I clean up my mess. Put away my tools. Spray down the woodchipper with Piss-Off!, which I’m just going to assume works for blood since it bleached my outdoor plastic furniture when I used it on the cat pee from Doug, the neighborhood stray. I take the remaining piece of Bryce’s leg bone inside my cottage, wrap it in tinfoil, and place it in the fridge, and then I head upstairs. It’s not until the shower is on and heating up that I get a good look at my reflection. There are smears of blood and dirt on my face. There are bits of Bryce in my hair, gleaming among the dark strands. I look feral. Much like I did the day I got away from that house of horrors where the vultures watched from the tree. I was all wild eyes and broken heart. I might be more settled now than I was back then, less haunted by fear and raw grief, but there’s still something reckless in my reflection. Like I could take off at any moment and run into the untamed corners of the world, never looking back.

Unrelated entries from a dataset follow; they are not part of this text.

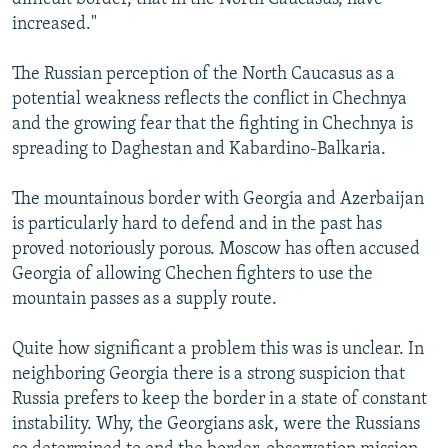
increased."
The Russian perception of the North Caucasus as a
potential weakness reflects the conflict in Chechnya
and the growing fear that the fighting in Chechnya is
spreading to Daghestan and Kabardino-Balkaria.
The mountainous border with Georgia and Azerbaijan
is particularly hard to defend and in the past has
proved notoriously porous. Moscow has often accused
Georgia of allowing Chechen fighters to use the
mountain passes as a supply route.
Quite how significant a problem this was is unclear. In
neighboring Georgia there is a strong suspicion that
Russia prefers to keep the border in a state of constant
instability. Why, the Georgians ask, were the Russians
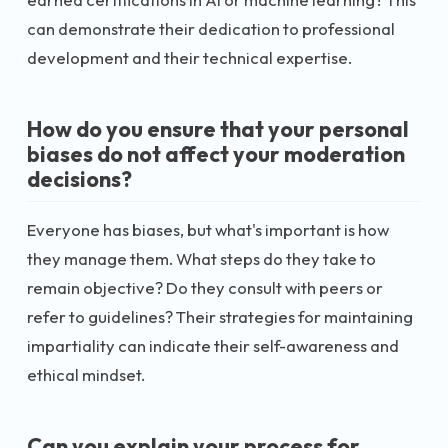
can demonstrate their dedication to professional
development and their technical expertise.
How do you ensure that your personal
biases do not affect your moderation
decisions?
Everyone has biases, but what's important is how
they manage them. What steps do they take to
remain objective? Do they consult with peers or
refer to guidelines? Their strategies for maintaining
impartiality can indicate their self-awareness and
ethical mindset.
Can you explain your process for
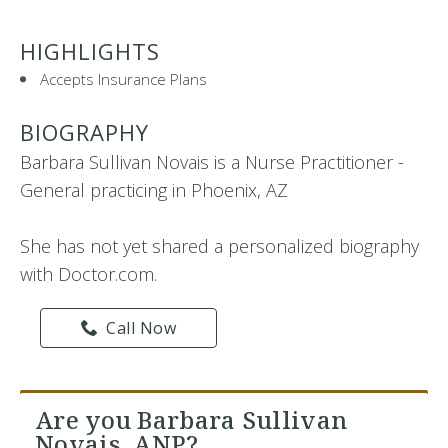
HIGHLIGHTS
Accepts Insurance Plans
BIOGRAPHY
Barbara Sullivan Novais is a Nurse Practitioner -
General practicing in Phoenix, AZ
She has not yet shared a personalized biography
with Doctor.com.
Call Now
Are you Barbara Sullivan
Novais, ANP?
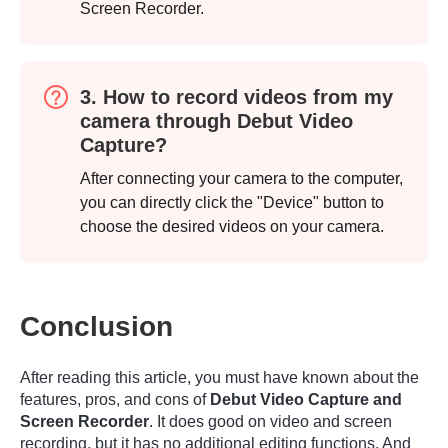
Screen Recorder.
3. How to record videos from my
camera through Debut Video
Capture?
After connecting your camera to the computer,
you can directly click the "Device" button to
choose the desired videos on your camera.
Conclusion
After reading this article, you must have known about the
features, pros, and cons of
Debut Video Capture and
Screen Recorder
. It does good on video and screen
recording, but it has no additional editing functions. And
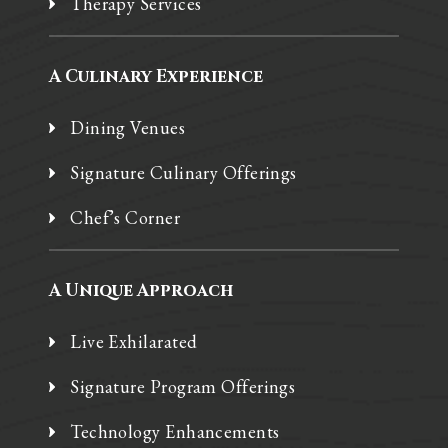
Therapy Services
A Culinary Experience
Dining Venues
Signature Culinary Offerings
Chef’s Corner
A Unique Approach
Live Exhilarated
Signature Program Offerings
Technology Enhancements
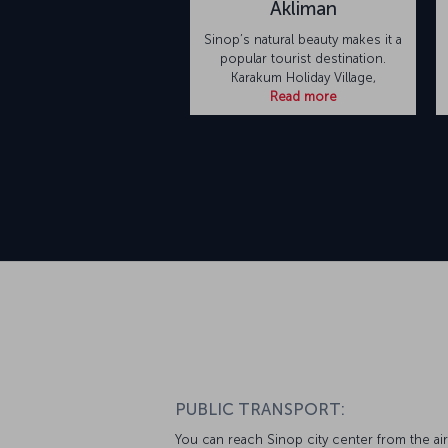
Akliman
Sinop’s natural beauty makes it a
popular tourist destination.
Karakum Holiday Village,
Read more
PUBLIC TRANSPORT:
You can reach Sinop city center from the ai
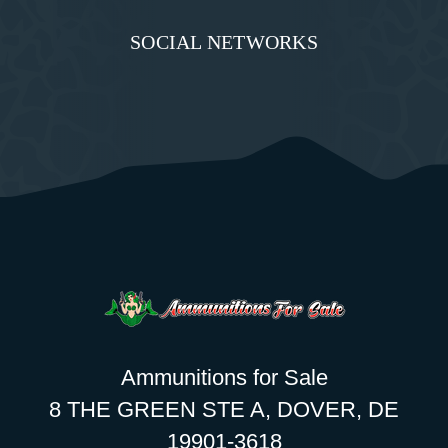
SOCIAL NETWORKS
Ammunitions for Sale
8 THE GREEN STE A, DOVER, DE
19901-3618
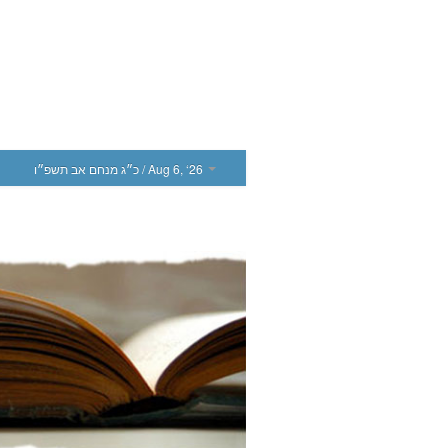
כ״ג מנחם אב תשפ״ו
/ Aug 6, ‘26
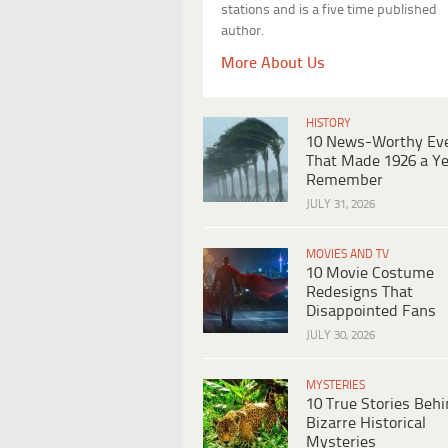
stations and is a five time published
author.
More About Us
HISTORY
10 News-Worthy Ev
That Made 1926 a Ye
Remember
JULY 31, 2026
MOVIES AND TV
10 Movie Costume
Redesigns That
Disappointed Fans
JULY 30, 2026
MYSTERIES
10 True Stories Beh
Bizarre Historical
Mysteries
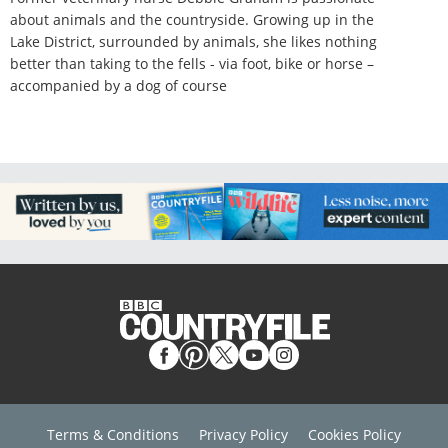
about animals and the countryside. Growing up in the
Lake District, surrounded by animals, she likes nothing
better than taking to the fells - via foot, bike or horse –
accompanied by a dog of course
Terms & Conditions
Privacy Policy
Cookies Policy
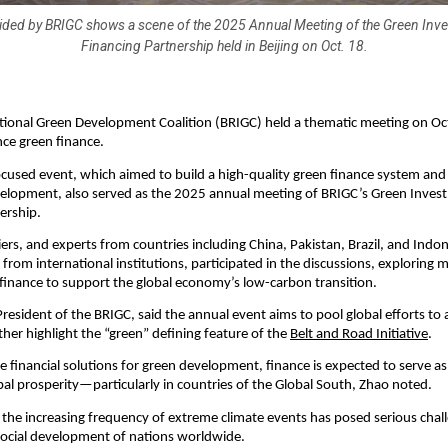
ided by BRIGC shows a scene of the 2025 Annual Meeting of the Green Inv
Financing Partnership held in Beijing on Oct. 18.
tional Green Development Coalition (BRIGC) held a thematic meeting on Oc
nce green finance.
cused event, which aimed to build a high-quality green finance system an
velopment, also served as the 2025 annual meeting of BRIGC’s Green Inve
ership.
ciers, and experts from countries including China, Pakistan, Brazil, and Indon
from international institutions, participated in the discussions, exploring m
finance to support the global economy’s low-carbon transition.
resident of the BRIGC, said the annual event aims to pool global efforts to
ther highlight the “green” defining feature of the
Belt and Road Initiative
.
e financial solutions for green development, finance is expected to serve as 
bal prosperity—particularly in countries of the Global South, Zhao noted.
, the increasing frequency of extreme climate events has posed serious chal
ocial development of nations worldwide.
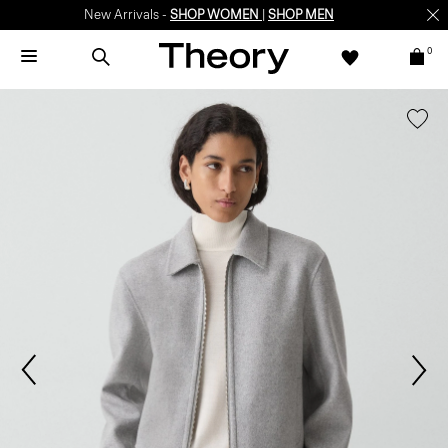
New Arrivals -
SHOP WOMEN
|
SHOP MEN
0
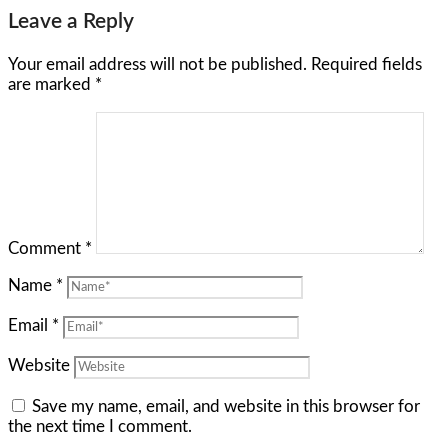
Leave a Reply
Your email address will not be published.
Required fields
are marked
*
Comment
*
Name
*
Email
*
Website
Save my name, email, and website in this browser for
the next time I comment.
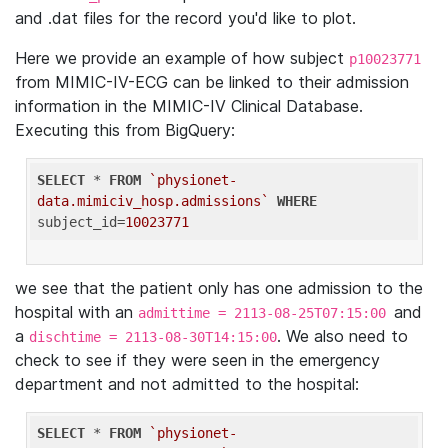
and .dat files for the record you'd like to plot.
Here we provide an example of how subject
p10023771
from MIMIC-IV-ECG can be linked to their admission
information in the MIMIC-IV Clinical Database.
Executing this from BigQuery:
SELECT
 * 
FROM
`physionet-
data.mimiciv_hosp.admissions`
WHERE
subject_id=
10023771
we see that the patient only has one admission to the
hospital with an
and
admittime = 2113-08-25T07:15:00
a
. We also need to
dischtime = 2113-08-30T14:15:00
check to see if they were seen in the emergency
department and not admitted to the hospital:
SELECT
 * 
FROM
`physionet-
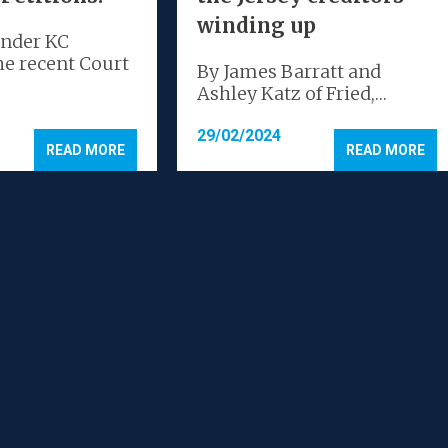
winding up
ander KC
he recent Court
By James Barratt and
Ashley Katz of Fried,…
29/02/2024
READ MORE
READ MORE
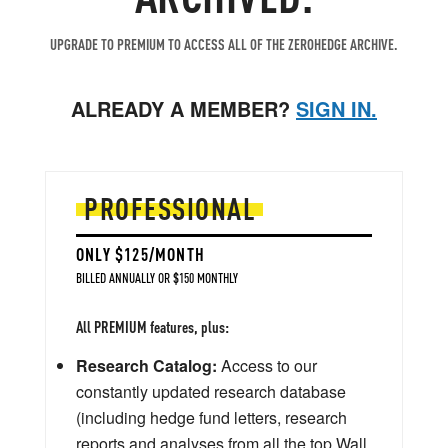
UPGRADE TO PREMIUM TO ACCESS ALL OF THE ZEROHEDGE ARCHIVE.
ALREADY A MEMBER?
SIGN IN.
PROFESSIONAL
ONLY $125/MONTH
BILLED ANNUALLY OR $150 MONTHLY
All PREMIUM features, plus:
Research Catalog:
Access to our
constantly updated research database
(including hedge fund letters, research
reports and analyses from all the top Wall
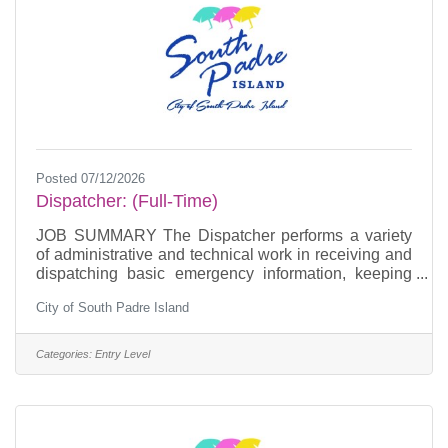
Posted 07/12/2026
Dispatcher: (Full-Time)
JOB SUMMARY The Dispatcher performs a variety
of administrative and technical work in receiving and
dispatching basic emergency information, keeping
official records and assisting in the administration of
City of South Padre Island
the standard operating policies and procedures of the
telecommunications division. ESSENTIAL JOB
FUNCTIONSOperates 911 communications
Categories:
Entry Level
equipment to monitor and determine the exact nature
of each request for service.Responsible for applying
learned principles and processes to provide quality
customer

But I’m determined not to. This is my safest place. Stumbling upon Cape Carnage after trying and failing to wander away from my grief was like discovering a magical portal to a land where I could become whoever I wanted to be. Maybe not a fresh start, but as close to one as I could ever hope to find. It’s my home now. And I’m needed here.
I lean closer to the mirror, closing in on myself until my breath fogs the glass. I press my bangs back from the fair skin of my forehead. There’s a thin band of lighter hair before it transitions to brown so dark it’s almost black. Blond roots. Sometimes, it feels as though my body is fighting who I’ve decided to become.